The new volume highlights the struggles with both isolation and the elements experienced by miners and settlers in the lofty, ruggedly beautiful San Juan Mountains of southwestern Colorado. This mineral-rich, high altitude setting provided one challenge after another in this era when access to the upper reaches of the Animas River was still by horseback, crude wagon, or over the top of the snow. The second volume documents a variety of these experiences, including the earliest avalanche deaths and damage, mining progress and fatalities, early toll road efforts, and the route-finding endeavors of the Denver & Rio Grande in seeking a grade to its Silverton objective.
Also discussed in detail are the infamous Lime Creek Burn of 1879, the fleeting regional involvement of Horace Tabor, the colorful career of Silverton’s first resident clergyman, and Silverton’s first commercial masonry buildings.
The author is a Silverton resident, who has served as the community’s newspaper publisher, its county judge and its railroad station agent during a diversified career.

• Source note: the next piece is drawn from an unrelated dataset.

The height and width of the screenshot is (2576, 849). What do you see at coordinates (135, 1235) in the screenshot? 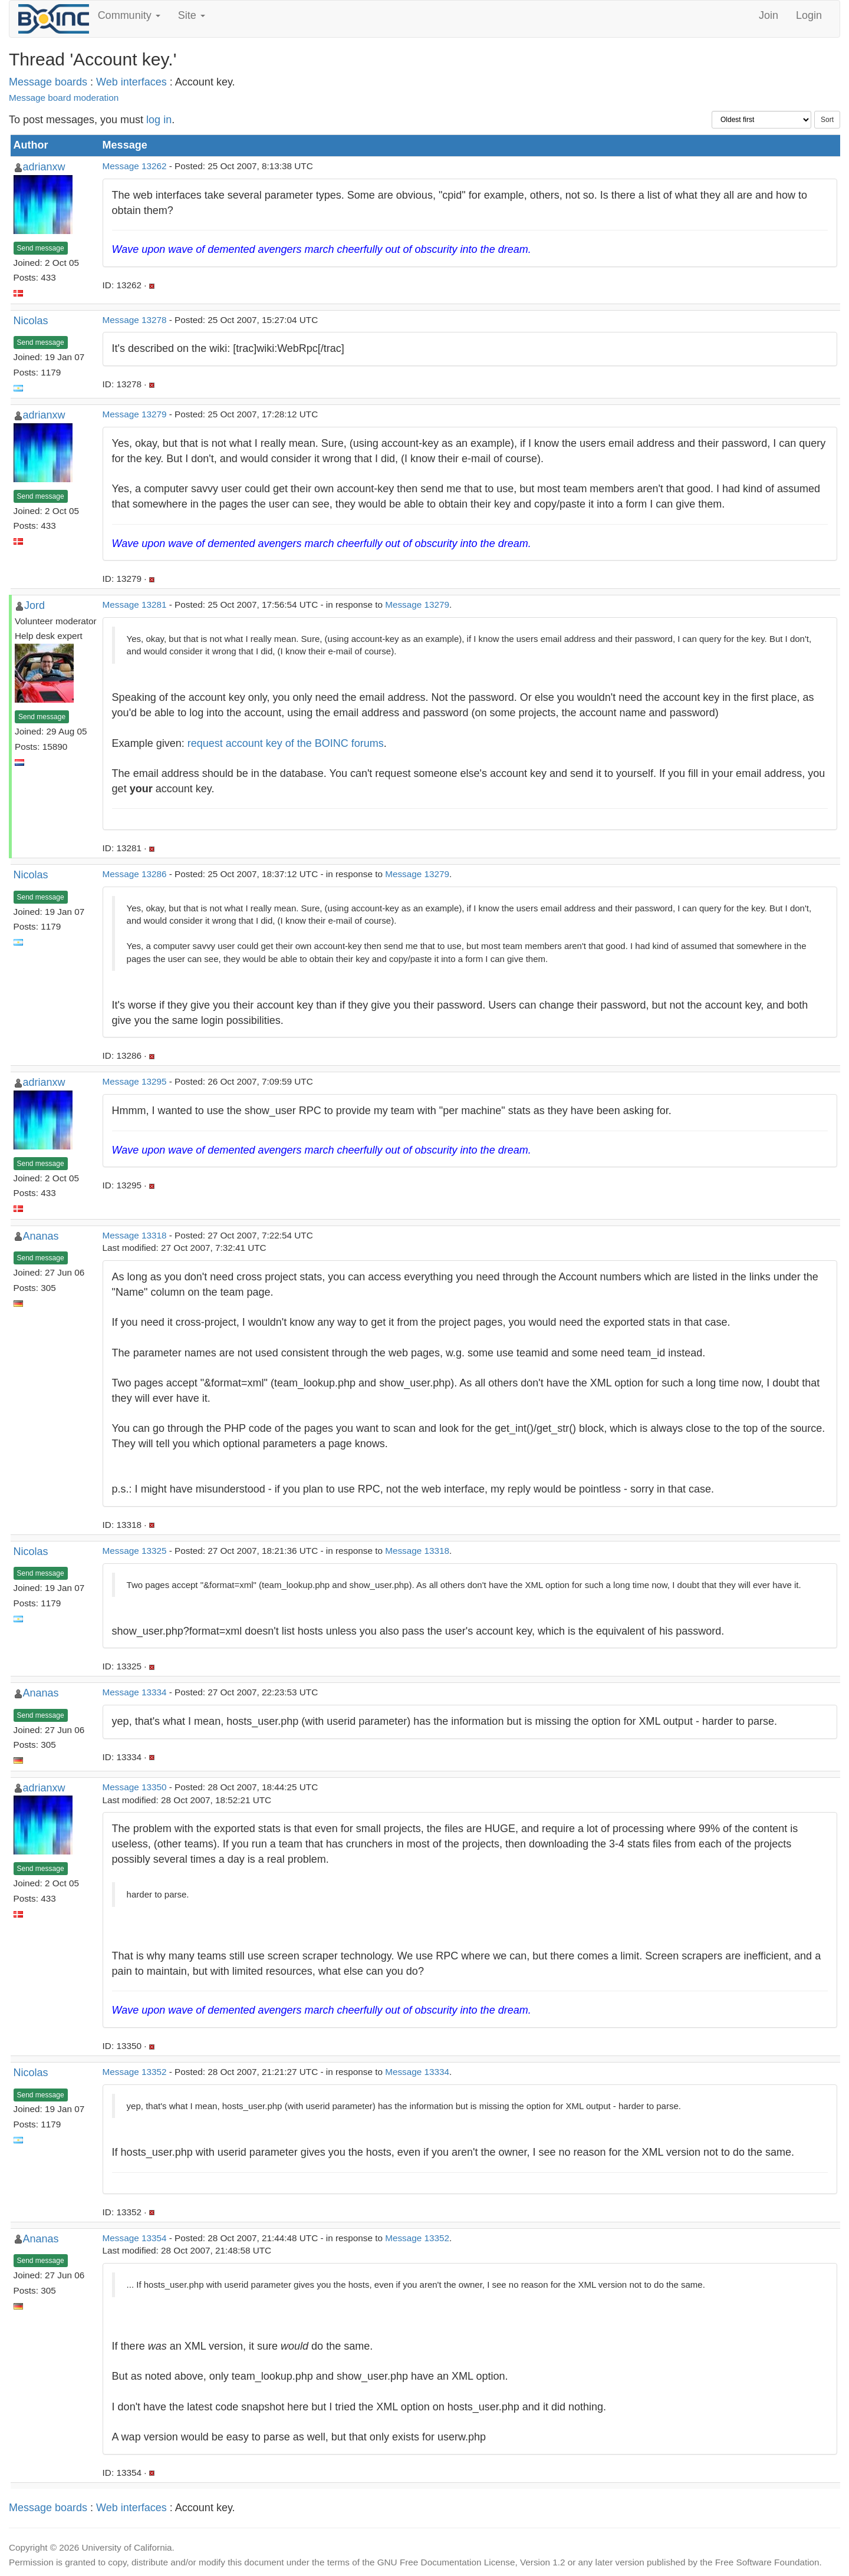 I see `Message 13318` at bounding box center [135, 1235].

His thorough approach to research and his readable writing style now characterize two volumes in this projected series on the history of the high San Juans, and provide the most detailed accounting and analysis of the subject yet in existence.
A specially conceived chapter covers the origins and earliest development of the small mining camps tributary to Silverton—today’s "ghost" towns of the high San Juans—addressing everything from the faltering early start of the town named for England’s prime minister and the true origins of the famous bay-window house at Animas Forks to the seemingly uninhabitable, wind-swept Mineral Point and the unfulfilled dreams of the little would-be kingdom at Niegoldstown.
This volume, like its predecessor, is profusely illustrated with rare early photographs and captivating color views. A selection of maps and tables is also incorporated, and the author has drafted maps of Silverton’s key structures in 1877 and 1880 as well as the likely layouts of both Eureka and Animas Forks in the early years of the 1880s. Detail is the hallmark of this historical panorama of the San Juan Mountains, and trivia buffs will find paydirt in such stories as those of the indestructible Big Dave Olson, or the region’s most obscure post office at Niccora, or the D&RG’s consideration of an approach to the Animas River country by way of the Pagosa Hot Spring. A wealth of genealogical information is also included on many of the Upper Animas River area pioneer families, in the context of following the growth and development of Silverton and its valuable mines in the era between year-round habitation of the San Juan Mountains and the approach of the railroad which would guarantee the region ‘s economic viability.
The book is copiously indexed for future reference, is hardbound for striking presentation and durability, and deals with the successes and the heartbreaks of early life in Colorado’s most rugged and extensive mountains as no other work has.